My Roamio is still on 20.5.2.


----------



## TivoJD (Feb 8, 2005)

My last Mini that had 20.5.4a was finally updated to 20.5.6-RC21 this morning.


----------



## TonyD79 (Jan 4, 2002)

Mine updated today, too.


----------



## JoeKustra (Dec 7, 2012)

My v1 and v2 both received it this morning.


----------



## ericy (Feb 11, 2016)

JoeKustra said:


> My v1 and v2 both received it this morning.


I just got through installing 4 brand-new out of the box Minis, and each one took nearly an hour since each one had to download and install an update and then begin setup all over again. It is a shame that they couldn't ship from the factory with this update already applied.

It reminds me kind of what the Verizon boxes used to say as they were booting up. Something like "You are hours away from seconds of entertainment" .

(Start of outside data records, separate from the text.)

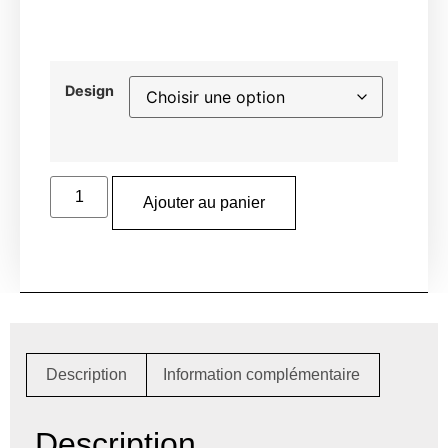
Design
Ajouter au panier
Description
Information complémentaire
Description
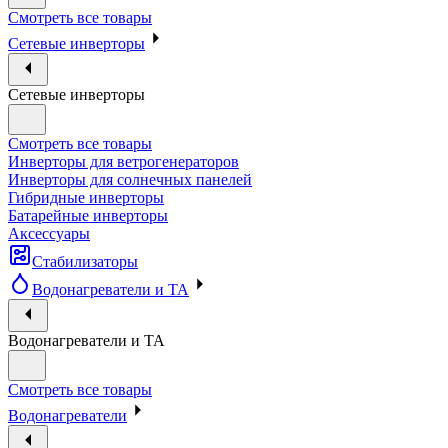
Смотреть все товары
Сетевые инверторы
Сетевые инверторы
Смотреть все товары
Инверторы для ветрогенераторов
Инверторы для солнечных панелей
Гибридные инверторы
Батарейные инверторы
Аксессуары
Стабилизаторы
Водонагреватели и ТА
Водонагреватели и ТА
Смотреть все товары
Водонагреватели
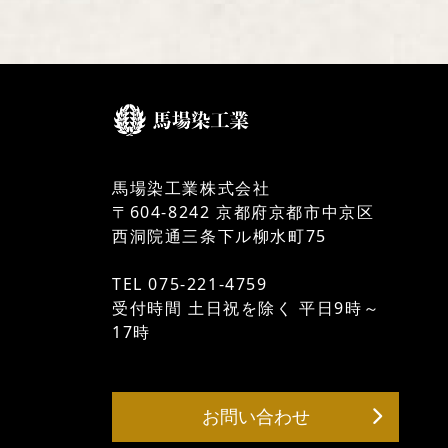
馬場染工業株式会社
〒604-8242 京都府京都市中京区
西洞院通三条下ル柳水町75
TEL 075-221-4759
受付時間 土日祝を除く 平日9時～
17時
お問い合わせ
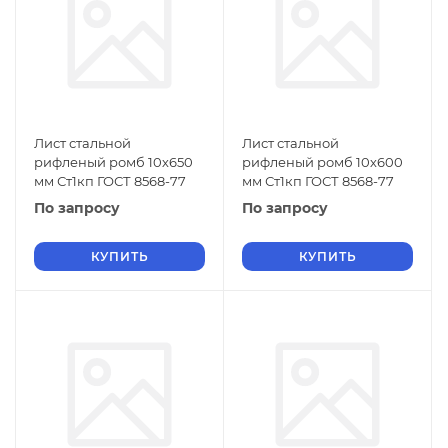
Лист стальной
Лист стальной
рифленый ромб 10х650
рифленый ромб 10х600
мм Ст1кп ГОСТ 8568-77
мм Ст1кп ГОСТ 8568-77
По запросу
По запросу
КУПИТЬ
КУПИТЬ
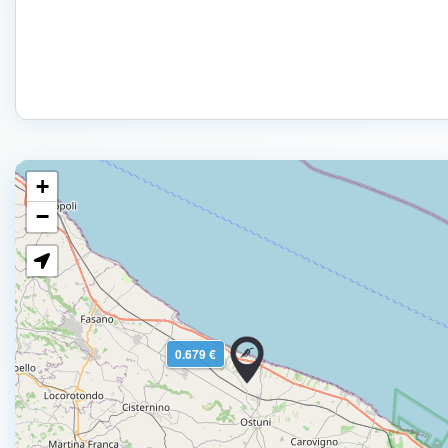
+
−
0.679 €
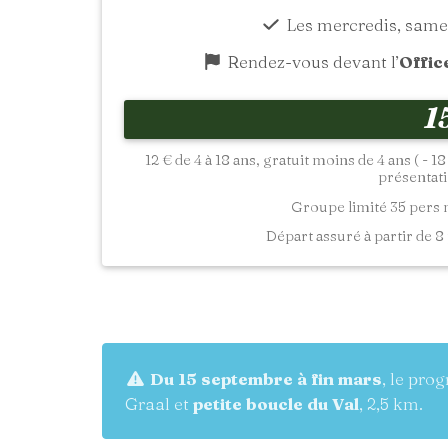
Les mercredis, same
Rendez-vous devant l’
Offic
1
12 € de 4 à 18 ans, gratuit moins de 4 ans ( - 
présentatio
Groupe limité 35 pers
Départ assuré à partir de 8 
Du 15 septembre à fin mars
, le pro
Graal et
petite boucle du Val
, 2,5 km.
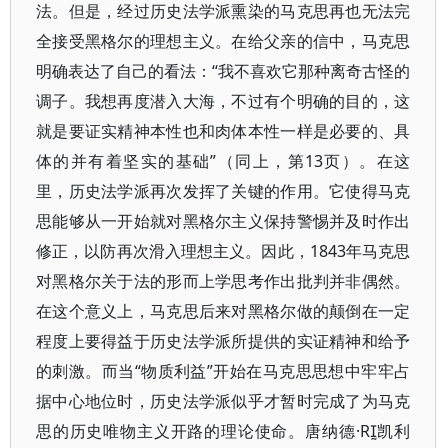
法。但是，经过历史法学派熏染的马克思再也无法完
全接受黑格尔的理想主义。在给父亲的信中，马克思
明确表达了自己的看法：“我不喜欢它那种离奇古怪的
调子。我想再度潜入大海，不过有个明确的目的，这
就是要证实精神本性也和肉体本性一样是必要的、具
体的并有着坚实的基础”（同上，第13页）。在这
里，历史法学派再次发挥了关键的作用。它使得马克
思能够从一开始就对黑格尔主义保持警惕并及时作出
修正，以防再次滑入理想主义。因此，1843年马克思
对黑格尔关于法的形而上学思考作出批判并非偶然。
在这个意义上，马克思后来对黑格尔做的颠倒在一定
程度上要得益于历史法学派所提供的实证精神和给予
的刺激。而当“物质利益”开始在马克思思想中牢牢占
据中心地位时，历史法学派似乎才暂时完成了为马克
思的历史唯物主义开路的理论使命。唐纳德·R凯利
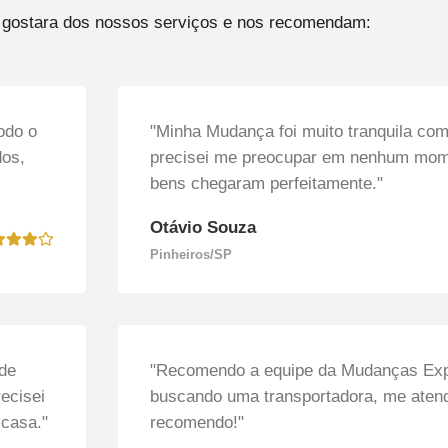
is gostara dos nossos serviços e nos recomendam:
odo o
"Minha Mudança foi muito tranquila co
dos,
precisei me preocupar em nenhum mom
bens chegaram perfeitamente."
Otávio Souza
Pinheiros/SP
de
"Recomendo a equipe da Mudanças Exp
recisei
buscando uma transportadora, me aten
 casa."
recomendo!"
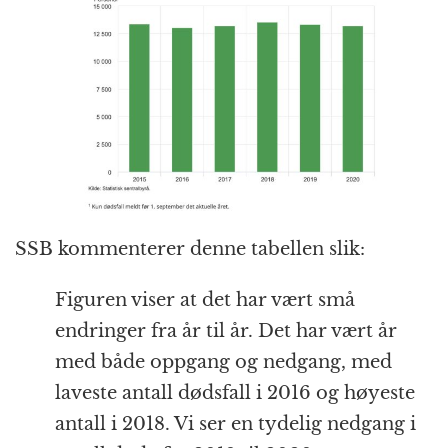
SSB kommenterer denne tabellen slik:
Figuren viser at det har vært små
endringer fra år til år. Det har vært år
med både oppgang og nedgang, med
laveste antall dødsfall i 2016 og høyeste
antall i 2018. Vi ser en tydelig nedgang i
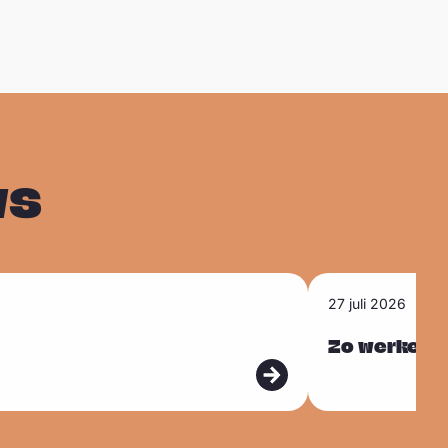
ws
L
27 juli 2026
e
e
Zo werken w
s
m
e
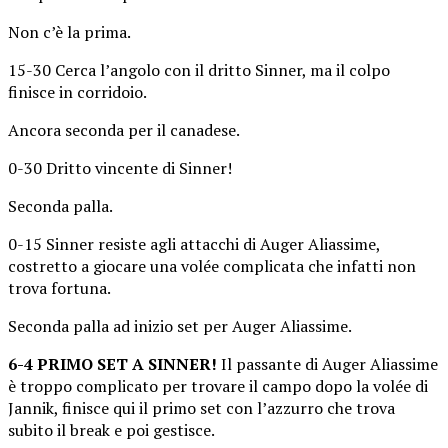
Non c’è la prima.
15-30 Cerca l’angolo con il dritto Sinner, ma il colpo
finisce in corridoio.
Ancora seconda per il canadese.
0-30 Dritto vincente di Sinner!
Seconda palla.
0-15 Sinner resiste agli attacchi di Auger Aliassime,
costretto a giocare una volée complicata che infatti non
trova fortuna.
Seconda palla ad inizio set per Auger Aliassime.
6-4 PRIMO SET A SINNER!
Il passante di Auger Aliassime
è troppo complicato per trovare il campo dopo la volée di
Jannik, finisce qui il primo set con l’azzurro che trova
subito il break e poi gestisce.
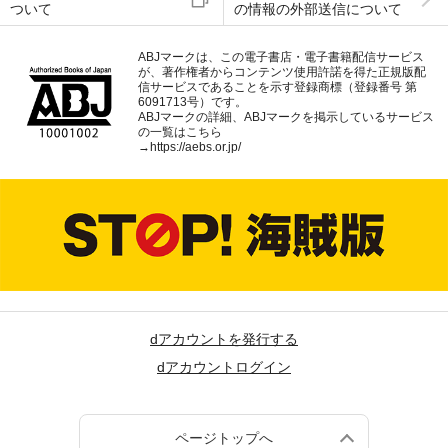
ついて
の情報の外部送信について
ABJマークは、この電子書店・電子書籍配信サービス
が、著作権者からコンテンツ使用許諾を得た正規版配
信サービスであることを示す登録商標（登録番号 第
6091713号）です。
ABJマークの詳細、ABJマークを掲示しているサービス
の一覧はこちら
→
https://aebs.or.jp/
dアカウントを発行する
dアカウントログイン
ページトップへ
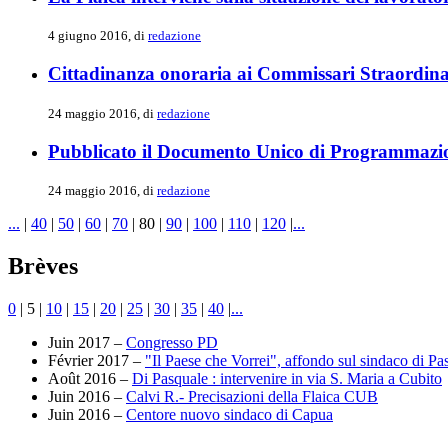
4 giugno 2016, di
redazione
Cittadinanza onoraria ai Commissari Straordina
24 maggio 2016, di
redazione
Pubblicato il Documento Unico di Programmazi
24 maggio 2016, di
redazione
...
|
40
|
50
|
60
|
70
|
80
|
90
|
100
|
110
|
120
|
...
Brèves
0
|
5
|
10
|
15
|
20
|
25
|
30
|
35
|
40
|
...
Juin 2017 –
Congresso PD
Février 2017 –
"Il Paese che Vorrei", affondo sul sindaco di Pa
Août 2016 –
Di Pasquale : intervenire in via S. Maria a Cubito
Juin 2016 –
Calvi R.- Precisazioni della Flaica CUB
Juin 2016 –
Centore nuovo sindaco di Capua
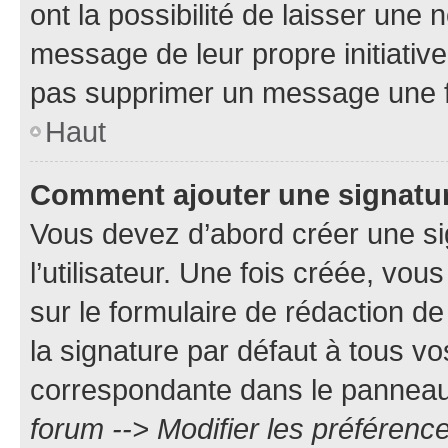
ont la possibilité de laisser une n
message de leur propre initiative
pas supprimer un message une f
Haut
Comment ajouter une signatu
Vous devez d’abord créer une s
l’utilisateur. Une fois créée, vo
sur le formulaire de rédaction 
la signature par défaut à tous v
correspondante dans le panneau d
forum --> Modifier les préféren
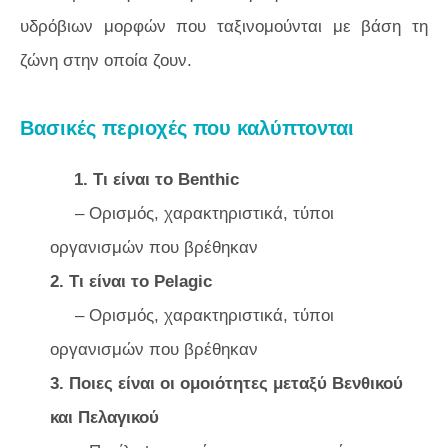
υδρόβιων μορφών που ταξινομούνται με βάση τη
ζώνη στην οποία ζουν.
Βασικές περιοχές που καλύπτονται
1. Τι είναι το Benthic
– Ορισμός, χαρακτηριστικά, τύποι
οργανισμών που βρέθηκαν
2. Τι είναι το Pelagic
– Ορισμός, χαρακτηριστικά, τύποι
οργανισμών που βρέθηκαν
3. Ποιες είναι οι ομοιότητες μεταξύ Βενθικού
και Πελαγικού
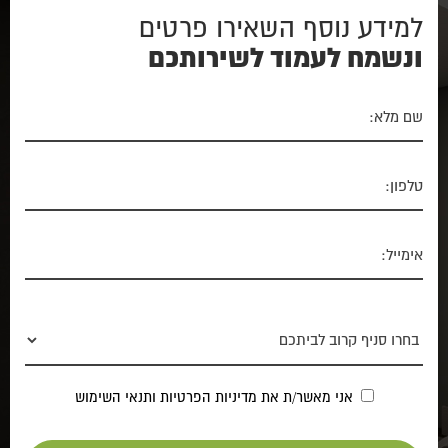
למידע נוסף השאירו פרטים
ונשמח לעמוד לשירותכם
אני מאשר/ת את
מדיניות הפרטיות
ותנאי השימוש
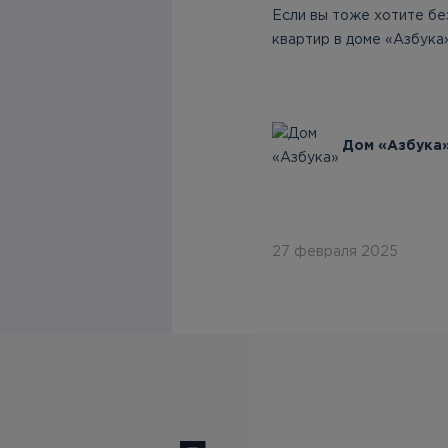
Если вы тоже хотите бе
квартир в доме «Азбука
Дом «Азбука
27 февраля 2025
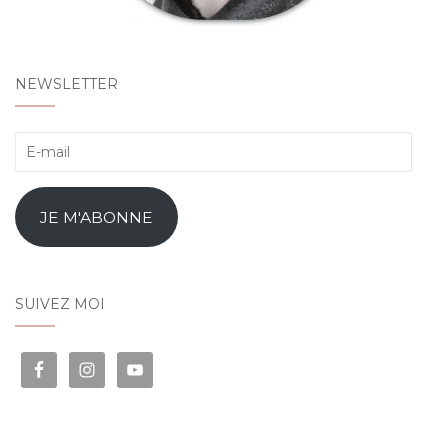
NEWSLETTER
E-
mail
JE M'ABONNE
SUIVEZ MOI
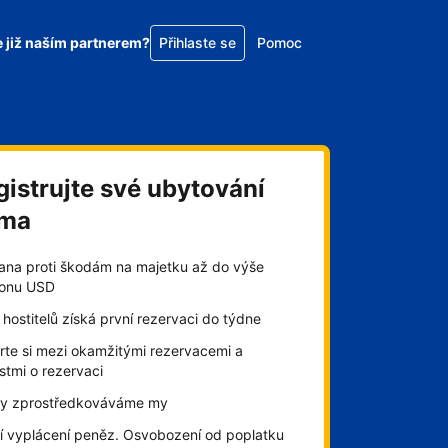
e již naším partnerem?
Přihlaste se
Pomoc
gistrujte své ubytování
rma
ana proti škodám na majetku až do výše
lionu USD
hostitelů získá první rezervaci do týdne
rte si mezi okamžitými rezervacemi a
stmi o rezervaci
by zprostředkováváme my
í vyplácení peněz. Osvobození od poplatku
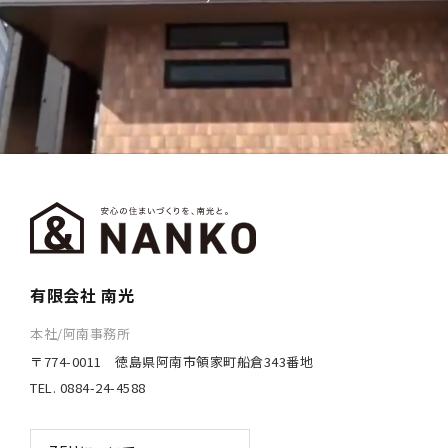
有限会社 南光
本社/阿南事務所
〒774-0011 徳島県阿南市領家町船倉343番地
TEL. 0884-24-4588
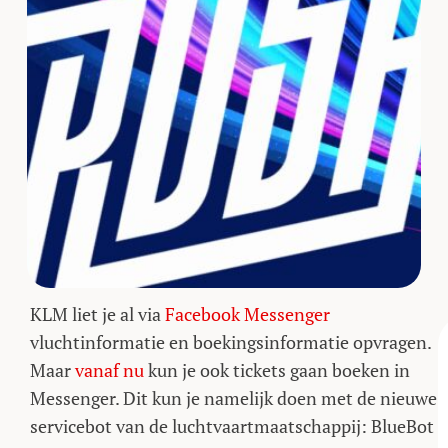
KLM liet je al via
Facebook Messenger
vluchtinformatie en boekingsinformatie opvragen.
Maar
vanaf nu
kun je ook tickets gaan boeken in
Messenger. Dit kun je namelijk doen met de nieuwe
servicebot van de luchtvaartmaatschappij: BlueBot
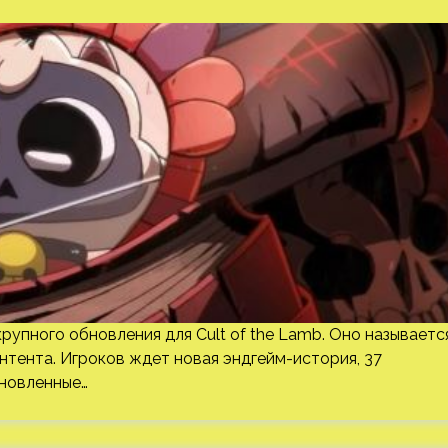
 крупного обновления для Cult of the Lamb. Оно называетс
 контента. Игроков ждет новая эндгейм-история, 37
бновленные…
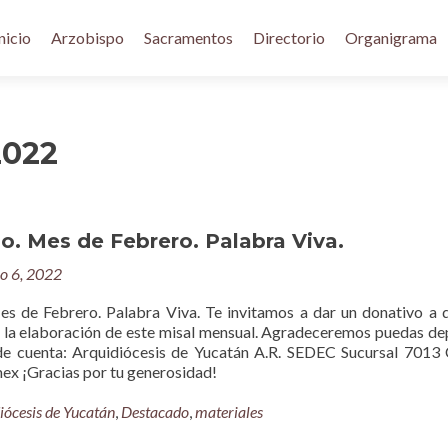
nicio
Arzobispo
Sacramentos
Directorio
Organigrama
2022
io. Mes de Febrero. Palabra Viva.
ro 6, 2022
es de Febrero. Palabra Viva. Te invitamos a dar un donativo a 
la elaboración de este misal mensual. Agradeceremos puedas de
de cuenta: Arquidiócesis de Yucatán A.R. SEDEC Sucursal 7013
x ¡Gracias por tu generosidad!
iócesis de Yucatán
,
Destacado
,
materiales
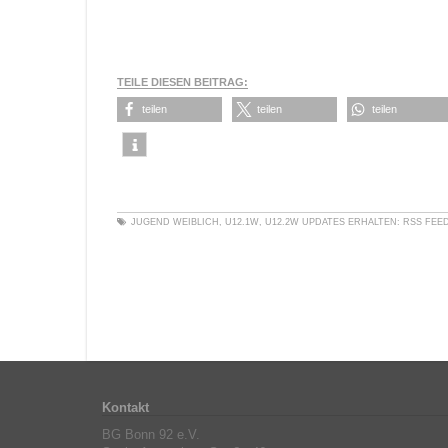
TEILE DIESEN BEITRAG:
teilen
teilen
teilen
JUGEND WEIBLICH
,
U12.1W
,
U12.2W
UPDATES ERHALTEN:
RSS FEE
Kontakt
BG Bonn 92 e.V.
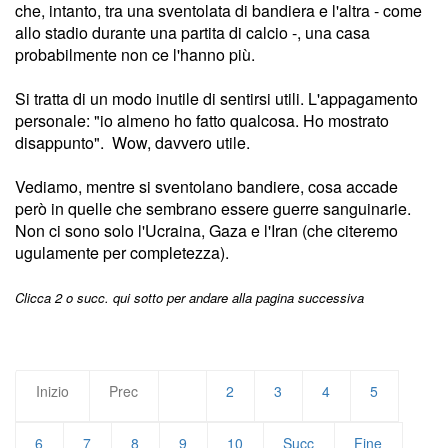
che, intanto, tra una sventolata di bandiera e l'altra - come
allo stadio durante una partita di calcio -, una casa
probabilmente non ce l'hanno più.
Si tratta di un modo inutile di sentirsi utili. L'appagamento
personale: "io almeno ho fatto qualcosa. Ho mostrato
disappunto". Wow, davvero utile.
Vediamo, mentre si sventolano bandiere, cosa accade
però in quelle che sembrano essere guerre sanguinarie.
Non ci sono solo l'Ucraina, Gaza e l'Iran (che citeremo
ugulamente per completezza).
Clicca 2 o succ. qui sotto per andare alla pagina successiva
Inizio
Prec
1
2
3
4
5
6
7
8
9
10
Succ
Fine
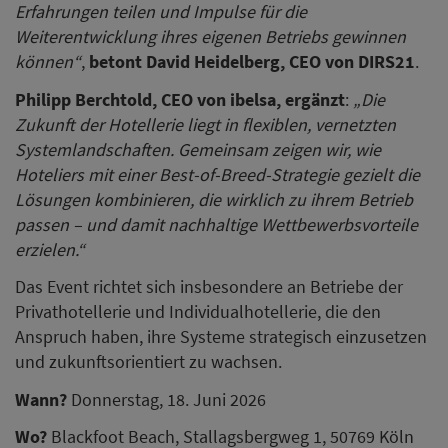
Erfahrungen teilen und Impulse für die
Weiterentwicklung ihres eigenen Betriebs gewinnen
können“
,
betont David Heidelberg, CEO von DIRS21
.
Philipp Berchtold, CEO von ibelsa, ergänzt
:
„Die
Zukunft der Hotellerie liegt in flexiblen, vernetzten
Systemlandschaften. Gemeinsam zeigen wir, wie
Hoteliers mit einer Best-of-Breed-Strategie gezielt die
Lösungen kombinieren, die wirklich zu ihrem Betrieb
passen – und damit nachhaltige Wettbewerbsvorteile
erzielen.“
Das Event richtet sich insbesondere an Betriebe der
Privathotellerie und Individualhotellerie, die den
Anspruch haben, ihre Systeme strategisch einzusetzen
und zukunftsorientiert zu wachsen.
Wann?
Donnerstag, 18. Juni 2026
Wo?
Blackfoot Beach, Stallagsbergweg 1, 50769 Köln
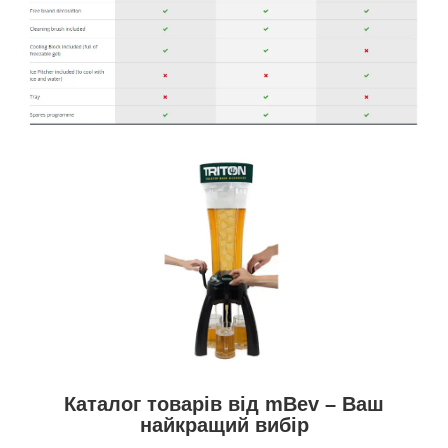
Каталог товарів від mBev – Ваш
найкращий вибір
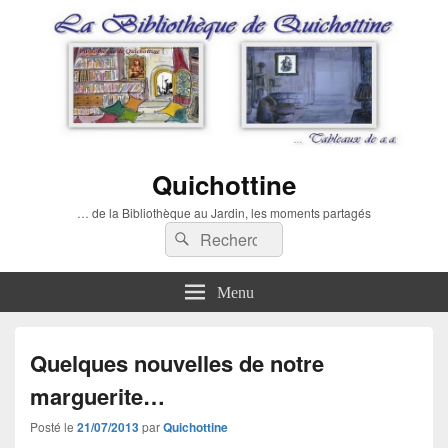
Quichottine
… de la Bibliothèque au Jardin, les moments partagés
Recherche :
Rechercher
Menu
Quelques nouvelles de notre
marguerite…
Posté le
21/07/2013
par
Quichottine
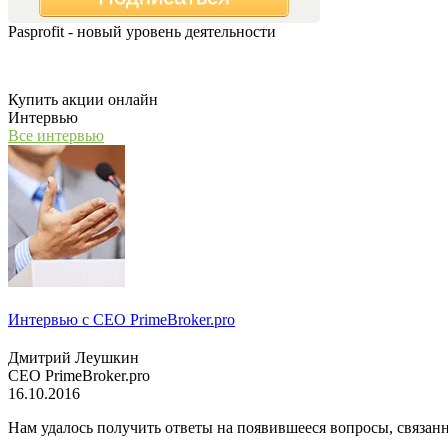
Pasprofit - новый уровень деятельности
Мы открываем компанию "PasProfit", которая будет заниматьс
Купить акции онлайн
Интервью
Все интервью
Интервью с СЕО PrimeBroker.pro
Дмитрий Леушкин
СЕО PrimeBroker.pro
16.10.2016
Нам удалось получить ответы на появившееся вопросы, связанн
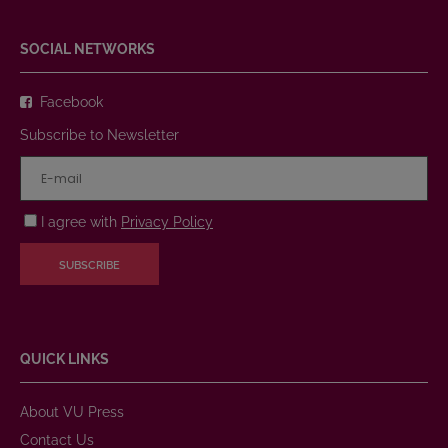
SOCIAL NETWORKS
Facebook
Subscribe to Newsletter
I agree with
Privacy Policy
SUBSCRIBE
QUICK LINKS
About VU Press
Contact Us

But once the update applied, the boxes seemed fine..


----------



## TonyD79 (Jan 4, 2002)

ericy said:


> I just got through installing 4 brand-new out of the box Minis, and each one took nearly an hour since each one had to download and install an update and then begin setup all over again. It is a shame that they couldn't ship from the factory with this update already applied. It reminds me kind of what the Verizon boxes used to say as they were booting up. Something like "You are hours away from seconds of entertainment" . But once the update applied, the boxes seemed fine..


Actually, they should let you finish the install then do a "pending restart" type of state so you can either reboot at the end or let it do it overnight. Installs take too long because there is almost always and update.


----------



## HerronScott (Jan 1, 2002)

TonyD79 said:


> Actually, they should let you finish the install then do a "pending restart" type of state so you can either reboot at the end or let it do it overnight. Installs take too long because there is almost always and update.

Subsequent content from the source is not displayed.